Given entries:
▬▬▬
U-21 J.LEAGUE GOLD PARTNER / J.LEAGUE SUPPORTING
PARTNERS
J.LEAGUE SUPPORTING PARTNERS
▬▬▬
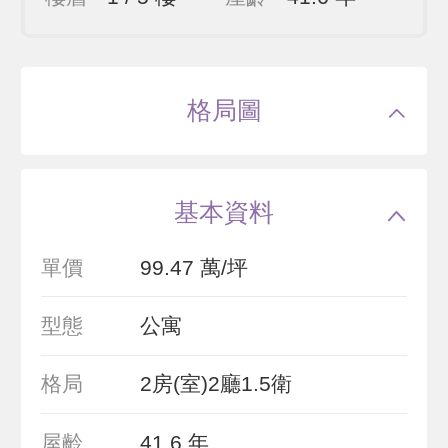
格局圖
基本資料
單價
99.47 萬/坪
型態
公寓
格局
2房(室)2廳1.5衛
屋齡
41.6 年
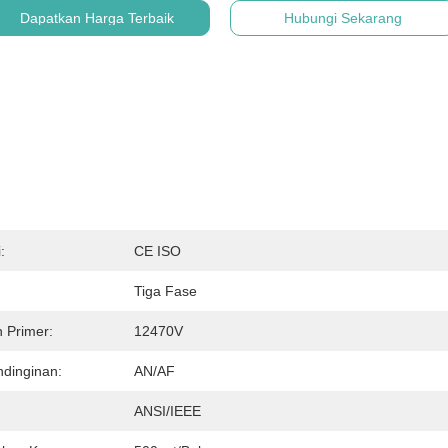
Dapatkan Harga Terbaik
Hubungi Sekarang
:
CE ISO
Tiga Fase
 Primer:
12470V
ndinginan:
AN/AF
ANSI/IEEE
▬▬▬
What is needed: Tally the lines in the records that hold the word "PARTNERS", and state only the resulting number.

Answer section: 2